Valerie Manastra, a consultant from Nas and Pope, presented the results of a request for qualifications for a Park Community Center project and said three teams—BKSK, H2M and PW PBW—rose to the top after reviewers weighed scope understanding, design examples, team qualifications, schedule and cost estimates.
The presentation matter-of-factly framed the RFQ as a chance to rebuild pool bathrooms while adding indoor community-center space for year-round programming. "We looked for demonstrations of design excellence" and teams that had actually done similar community center projects, Manastra said.

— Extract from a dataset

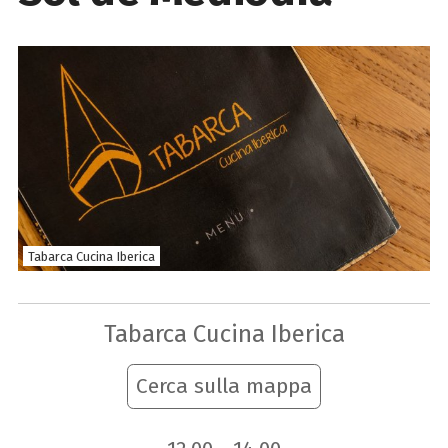
Tabarca Cucina Iberica
Tabarca Cucina Iberica
Cerca sulla mappa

The mayor and trustees discussed how best to evaluate those finalists. The mayor said interviews would allow the village to probe specific concerns—why a fee is high, how teams plan community outreach, and whether heavy on-site architectural staffing is necessary. "I personally don't feel the need to like redo the work that you guys already did," the mayor said, while adding they wanted a chance to ask follow-up questions in interviews.
Several trustees favored a smaller interview panel. Trustee Donna said she preferred a subcommittee "so you don't have too many cooks." Trustees agreed a subcommittee would meet with the three shortlisted teams and then bring recommendations back to the full board for ratification.
Next steps: staff will reach out to the three shortlisted teams to schedule interviews and return with proposed interview dates and a subcommittee membership list for formal ratification. The board did not take a final binding vote on a design partner at the workshop.